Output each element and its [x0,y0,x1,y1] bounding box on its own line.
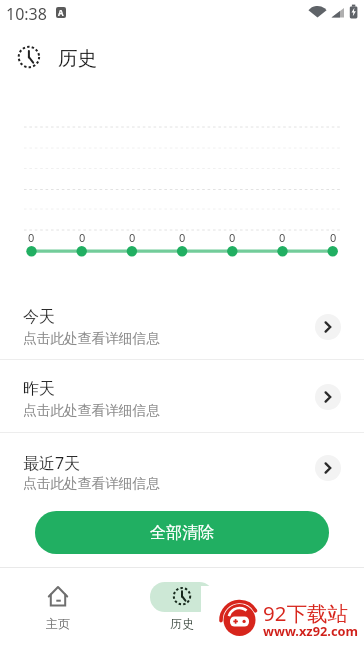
staticText: 92下载站 [263,599,348,627]
staticText: A [58,7,64,18]
staticText: 点击此处查看详细信息 [23,475,160,492]
button[interactable]: 昨天 [0,359,364,431]
staticText: 0 [179,230,186,245]
staticText: 点击此处查看详细信息 [23,330,160,347]
button[interactable]: 全部清除 [35,511,329,554]
button[interactable]: 最近7天 [0,432,364,504]
staticText: 0 [279,230,286,245]
staticText: 全部清除 [150,523,214,543]
staticText: 0 [79,230,86,245]
button[interactable]: 历史 [134,572,230,642]
staticText: 0 [28,230,35,245]
staticText: 今天 [23,307,55,327]
staticText: 10:38 [6,3,47,25]
staticText: 点击此处查看详细信息 [23,402,160,419]
staticText: 昨天 [23,379,55,399]
button[interactable]: 今天 [0,287,364,359]
staticText: 0 [129,230,136,245]
staticText: 历史 [58,46,97,71]
staticText: 0 [229,230,236,245]
staticText: 最近7天 [23,452,81,474]
button[interactable]: 主页 [10,572,106,642]
staticText: 主页 [46,616,70,631]
staticText: 0 [330,230,337,245]
staticText: www.xz92.com [263,622,358,639]
staticText: 历史 [170,616,194,631]
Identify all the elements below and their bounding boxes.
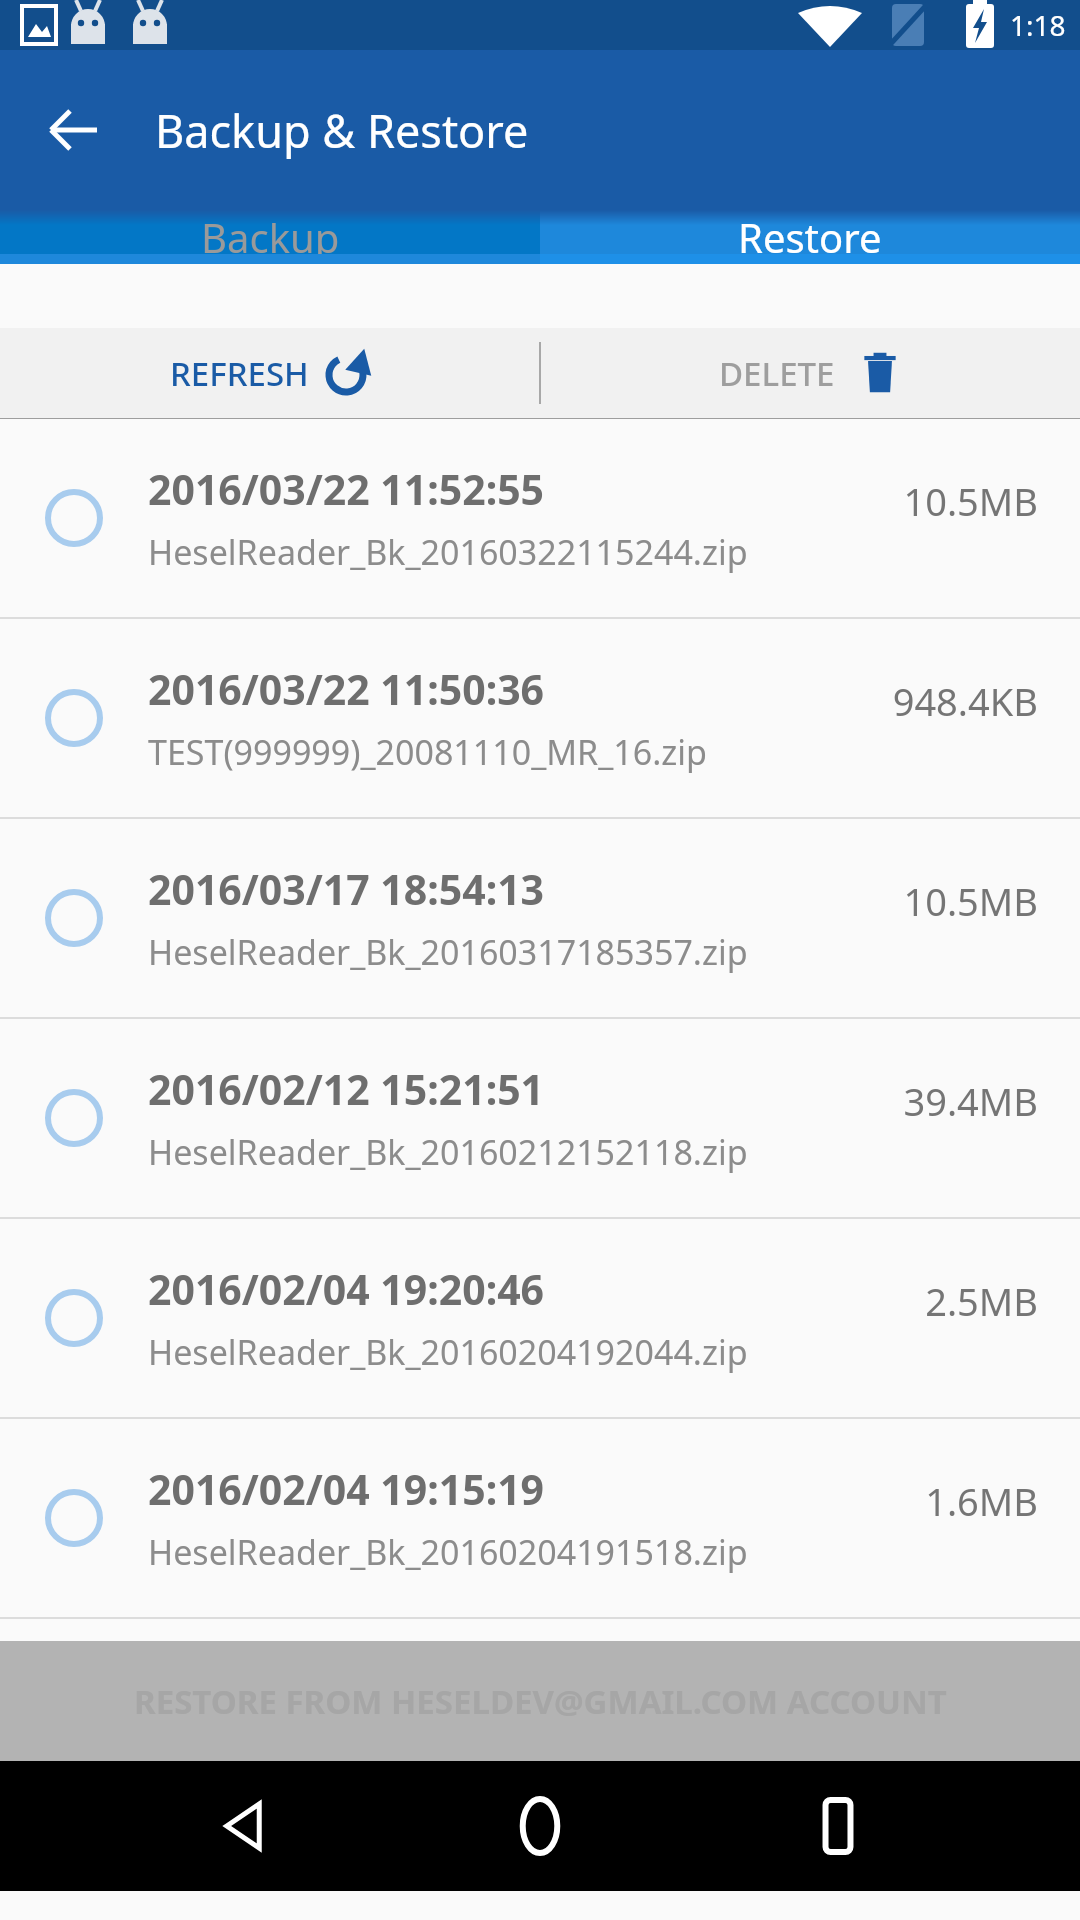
staticText: 1.6MB (925, 1475, 1038, 1527)
button[interactable]: 2016/03/17 18:54:13 (0, 819, 1080, 1017)
staticText: HeselReader_Bk_20160204192044.zip (148, 1329, 748, 1375)
button[interactable]: Home (485, 1771, 595, 1881)
staticText: HeselReader_Bk_20160212152118.zip (148, 1129, 748, 1175)
staticText: 39.4MB (903, 1075, 1038, 1127)
button[interactable]: RESTORE FROM HESELDEV@GMAIL.COM ACCOUNT (0, 1641, 1080, 1761)
staticText: HeselReader_Bk_20160204191518.zip (148, 1529, 748, 1575)
staticText: 2.5MB (925, 1275, 1038, 1327)
button[interactable]: REFRESH (0, 328, 539, 418)
staticText: Backup & Restore (155, 100, 529, 161)
staticText: 2016/03/17 18:54:13 (148, 861, 545, 917)
button[interactable]: 2016/02/04 19:20:46 (0, 1219, 1080, 1417)
staticText: 2016/02/04 19:15:19 (148, 1461, 545, 1517)
staticText: RESTORE FROM HESELDEV@GMAIL.COM ACCOUNT (134, 1679, 947, 1724)
button[interactable]: Back (26, 82, 122, 178)
button[interactable]: Backup (0, 210, 540, 264)
button[interactable]: Recent apps (783, 1771, 893, 1881)
staticText: 1:18 (1010, 6, 1066, 44)
staticText: Backup (201, 210, 340, 264)
button[interactable]: Restore (540, 210, 1080, 264)
staticText: HeselReader_Bk_20160322115244.zip (148, 529, 748, 575)
button[interactable]: 2016/02/04 19:15:19 (0, 1419, 1080, 1617)
staticText: TEST(999999)_20081110_MR_16.zip (148, 729, 707, 775)
staticText: 948.4KB (892, 675, 1038, 727)
staticText: 2016/02/04 19:20:46 (148, 1261, 545, 1317)
staticText: 2016/02/12 15:21:51 (148, 1061, 545, 1117)
staticText: HeselReader_Bk_20160317185357.zip (148, 929, 748, 975)
button[interactable]: 2016/02/12 15:21:51 (0, 1019, 1080, 1217)
staticText: 2016/03/22 11:52:55 (148, 461, 545, 517)
staticText: 2016/03/22 11:50:36 (148, 661, 545, 717)
button[interactable]: 2016/03/22 11:52:55 (0, 419, 1080, 617)
button[interactable]: DELETE (541, 328, 1080, 418)
staticText: DELETE (719, 351, 835, 396)
staticText: REFRESH (170, 351, 309, 396)
staticText: Restore (738, 210, 882, 264)
button[interactable]: 2016/03/22 11:50:36 (0, 619, 1080, 817)
staticText: 10.5MB (903, 475, 1038, 527)
staticText: 10.5MB (903, 875, 1038, 927)
button[interactable]: Back (188, 1771, 298, 1881)
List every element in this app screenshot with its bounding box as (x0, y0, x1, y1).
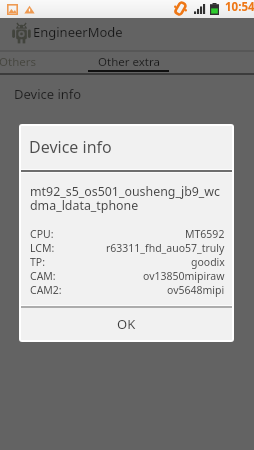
staticText: CAM2: (30, 283, 62, 297)
staticText: 10:54 (225, 0, 254, 15)
staticText: EngineerMode (33, 23, 123, 41)
staticText: Device info (14, 85, 82, 103)
staticText: ov5648mipi (167, 283, 225, 297)
staticText: Device info (29, 136, 112, 158)
staticText: CAM: (30, 269, 56, 283)
staticText: Others (0, 54, 36, 70)
staticText: TP: (30, 255, 46, 269)
staticText: MT6592 (185, 227, 225, 241)
button[interactable]: Device info (0, 79, 254, 109)
button[interactable]: Others (0, 51, 83, 72)
staticText: OK (117, 315, 136, 333)
staticText: ov13850mipiraw (143, 269, 225, 283)
staticText: LCM: (30, 241, 55, 255)
other: App icon (12, 23, 31, 44)
staticText: CPU: (30, 227, 54, 241)
staticText: Other extra (98, 54, 160, 70)
button[interactable]: App icon (0, 18, 254, 50)
staticText: r63311_fhd_auo57_truly (106, 241, 225, 255)
staticText: goodix (191, 255, 225, 269)
staticText: mt92_s5_os501_ousheng_jb9_wcdma_ldata_tp… (30, 183, 221, 214)
button[interactable]: Other extra (88, 51, 169, 72)
button[interactable]: OK (21, 308, 232, 340)
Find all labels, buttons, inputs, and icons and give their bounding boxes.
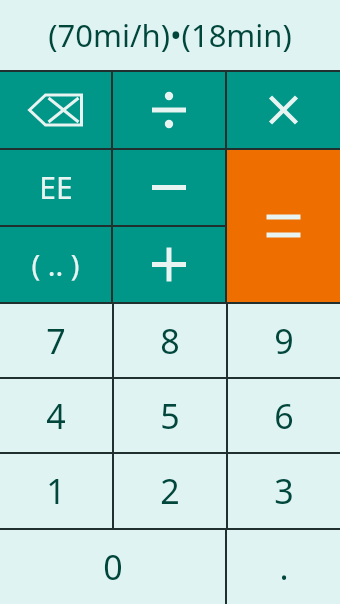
button[interactable]: 5: [114, 379, 226, 452]
button[interactable]: EE: [0, 150, 111, 225]
button[interactable]: 2: [114, 454, 226, 528]
button[interactable]: Minus: [113, 150, 225, 225]
button[interactable]: Plus: [113, 227, 225, 302]
button[interactable]: 8: [114, 304, 226, 377]
button[interactable]: ( .. ): [0, 227, 111, 302]
button[interactable]: Divide: [113, 72, 225, 148]
button[interactable]: 7: [0, 304, 112, 377]
staticText: 4: [46, 393, 66, 439]
staticText: 9: [274, 318, 294, 364]
button[interactable]: 1: [0, 454, 112, 528]
staticText: 0: [103, 544, 123, 590]
staticText: 1: [46, 468, 66, 514]
button[interactable]: Backspace: [0, 72, 111, 148]
staticText: (70mi/h)•(18min): [48, 14, 292, 56]
staticText: 6: [274, 393, 294, 439]
staticText: 7: [46, 318, 66, 364]
staticText: ( .. ): [31, 245, 80, 284]
button[interactable]: .: [227, 530, 340, 604]
button[interactable]: 4: [0, 379, 112, 452]
staticText: 8: [160, 318, 180, 364]
staticText: EE: [39, 167, 73, 208]
button[interactable]: Multiply: [227, 72, 340, 148]
staticText: 3: [274, 468, 294, 514]
staticText: .: [279, 544, 289, 590]
button[interactable]: 6: [228, 379, 340, 452]
button[interactable]: Equals: [227, 150, 340, 302]
button[interactable]: 9: [228, 304, 340, 377]
button[interactable]: 0: [0, 530, 225, 604]
button[interactable]: 3: [228, 454, 340, 528]
staticText: 2: [160, 468, 180, 514]
staticText: 5: [160, 393, 180, 439]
---------------
> Your task
Your task is to repeat the records exactly. Images do not belong in the copy.

> Answer to this problem
Output each element and its [x0,y0,x1,y1] bounding box on its own line.
staticText: 92下载站 [263,599,348,627]
staticText: A [58,7,64,18]
staticText: 点击此处查看详细信息 [23,475,160,492]
button[interactable]: 昨天 [0,359,364,431]
staticText: 0 [179,230,186,245]
staticText: 点击此处查看详细信息 [23,330,160,347]
button[interactable]: 全部清除 [35,511,329,554]
button[interactable]: 最近7天 [0,432,364,504]
staticText: 0 [279,230,286,245]
staticText: 全部清除 [150,523,214,543]
staticText: 0 [79,230,86,245]
button[interactable]: 历史 [134,572,230,642]
staticText: 0 [28,230,35,245]
staticText: 今天 [23,307,55,327]
staticText: 10:38 [6,3,47,25]
staticText: 点击此处查看详细信息 [23,402,160,419]
staticText: 昨天 [23,379,55,399]
button[interactable]: 今天 [0,287,364,359]
staticText: 0 [129,230,136,245]
staticText: 历史 [58,46,97,71]
staticText: 0 [229,230,236,245]
staticText: 最近7天 [23,452,81,474]
button[interactable]: 主页 [10,572,106,642]
staticText: 主页 [46,616,70,631]
staticText: 0 [330,230,337,245]
staticText: www.xz92.com [263,622,358,639]
staticText: 历史 [170,616,194,631]
Identify all the elements below and their bounding boxes.
staticText: 1.6MB (925, 1475, 1038, 1527)
button[interactable]: 2016/03/17 18:54:13 (0, 819, 1080, 1017)
staticText: HeselReader_Bk_20160204192044.zip (148, 1329, 748, 1375)
button[interactable]: Home (485, 1771, 595, 1881)
staticText: HeselReader_Bk_20160212152118.zip (148, 1129, 748, 1175)
staticText: 39.4MB (903, 1075, 1038, 1127)
button[interactable]: RESTORE FROM HESELDEV@GMAIL.COM ACCOUNT (0, 1641, 1080, 1761)
staticText: HeselReader_Bk_20160204191518.zip (148, 1529, 748, 1575)
staticText: 2.5MB (925, 1275, 1038, 1327)
button[interactable]: REFRESH (0, 328, 539, 418)
staticText: Backup & Restore (155, 100, 529, 161)
staticText: 2016/03/17 18:54:13 (148, 861, 545, 917)
button[interactable]: 2016/02/04 19:20:46 (0, 1219, 1080, 1417)
staticText: 2016/02/04 19:15:19 (148, 1461, 545, 1517)
staticText: RESTORE FROM HESELDEV@GMAIL.COM ACCOUNT (134, 1679, 947, 1724)
button[interactable]: Back (26, 82, 122, 178)
button[interactable]: Backup (0, 210, 540, 264)
button[interactable]: Recent apps (783, 1771, 893, 1881)
staticText: 1:18 (1010, 6, 1066, 44)
staticText: Backup (201, 210, 340, 264)
button[interactable]: Restore (540, 210, 1080, 264)
staticText: HeselReader_Bk_20160322115244.zip (148, 529, 748, 575)
button[interactable]: 2016/02/04 19:15:19 (0, 1419, 1080, 1617)
staticText: TEST(999999)_20081110_MR_16.zip (148, 729, 707, 775)
staticText: 948.4KB (892, 675, 1038, 727)
staticText: 2016/02/04 19:20:46 (148, 1261, 545, 1317)
staticText: 2016/02/12 15:21:51 (148, 1061, 545, 1117)
staticText: HeselReader_Bk_20160317185357.zip (148, 929, 748, 975)
button[interactable]: 2016/02/12 15:21:51 (0, 1019, 1080, 1217)
staticText: 2016/03/22 11:52:55 (148, 461, 545, 517)
staticText: 2016/03/22 11:50:36 (148, 661, 545, 717)
button[interactable]: 2016/03/22 11:52:55 (0, 419, 1080, 617)
button[interactable]: DELETE (541, 328, 1080, 418)
staticText: DELETE (719, 351, 835, 396)
staticText: REFRESH (170, 351, 309, 396)
staticText: Restore (738, 210, 882, 264)
button[interactable]: 2016/03/22 11:50:36 (0, 619, 1080, 817)
staticText: 10.5MB (903, 475, 1038, 527)
staticText: 10.5MB (903, 875, 1038, 927)
button[interactable]: Back (188, 1771, 298, 1881)
List every element in this app screenshot with its bounding box as (x0, y0, x1, y1).
staticText: CAM2: (30, 283, 62, 297)
staticText: 10:54 (225, 0, 254, 15)
staticText: EngineerMode (33, 23, 123, 41)
staticText: Device info (14, 85, 82, 103)
staticText: ov5648mipi (167, 283, 225, 297)
staticText: Device info (29, 136, 112, 158)
staticText: CAM: (30, 269, 56, 283)
staticText: Others (0, 54, 36, 70)
staticText: TP: (30, 255, 46, 269)
staticText: MT6592 (185, 227, 225, 241)
button[interactable]: Device info (0, 79, 254, 109)
button[interactable]: Others (0, 51, 83, 72)
staticText: OK (117, 315, 136, 333)
staticText: ov13850mipiraw (143, 269, 225, 283)
staticText: LCM: (30, 241, 55, 255)
other: App icon (12, 23, 31, 44)
staticText: CPU: (30, 227, 54, 241)
staticText: Other extra (98, 54, 160, 70)
button[interactable]: App icon (0, 18, 254, 50)
staticText: r63311_fhd_auo57_truly (106, 241, 225, 255)
staticText: goodix (191, 255, 225, 269)
staticText: mt92_s5_os501_ousheng_jb9_wcdma_ldata_tp… (30, 183, 221, 214)
button[interactable]: Other extra (88, 51, 169, 72)
button[interactable]: OK (21, 308, 232, 340)
Find all labels, buttons, inputs, and icons and give their bounding boxes.
button[interactable]: 5: [114, 379, 226, 452]
button[interactable]: EE: [0, 150, 111, 225]
button[interactable]: 2: [114, 454, 226, 528]
button[interactable]: Minus: [113, 150, 225, 225]
button[interactable]: Plus: [113, 227, 225, 302]
button[interactable]: 8: [114, 304, 226, 377]
button[interactable]: ( .. ): [0, 227, 111, 302]
button[interactable]: Divide: [113, 72, 225, 148]
button[interactable]: 7: [0, 304, 112, 377]
staticText: 4: [46, 393, 66, 439]
staticText: 9: [274, 318, 294, 364]
button[interactable]: 1: [0, 454, 112, 528]
staticText: 0: [103, 544, 123, 590]
staticText: 1: [46, 468, 66, 514]
button[interactable]: Backspace: [0, 72, 111, 148]
staticText: (70mi/h)•(18min): [48, 14, 292, 56]
staticText: 6: [274, 393, 294, 439]
staticText: 7: [46, 318, 66, 364]
staticText: ( .. ): [31, 245, 80, 284]
button[interactable]: .: [227, 530, 340, 604]
button[interactable]: 4: [0, 379, 112, 452]
staticText: 8: [160, 318, 180, 364]
staticText: EE: [39, 167, 73, 208]
button[interactable]: Multiply: [227, 72, 340, 148]
staticText: 3: [274, 468, 294, 514]
staticText: .: [279, 544, 289, 590]
button[interactable]: 6: [228, 379, 340, 452]
button[interactable]: Equals: [227, 150, 340, 302]
button[interactable]: 9: [228, 304, 340, 377]
button[interactable]: 0: [0, 530, 225, 604]
button[interactable]: 3: [228, 454, 340, 528]
staticText: 2: [160, 468, 180, 514]
staticText: 5: [160, 393, 180, 439]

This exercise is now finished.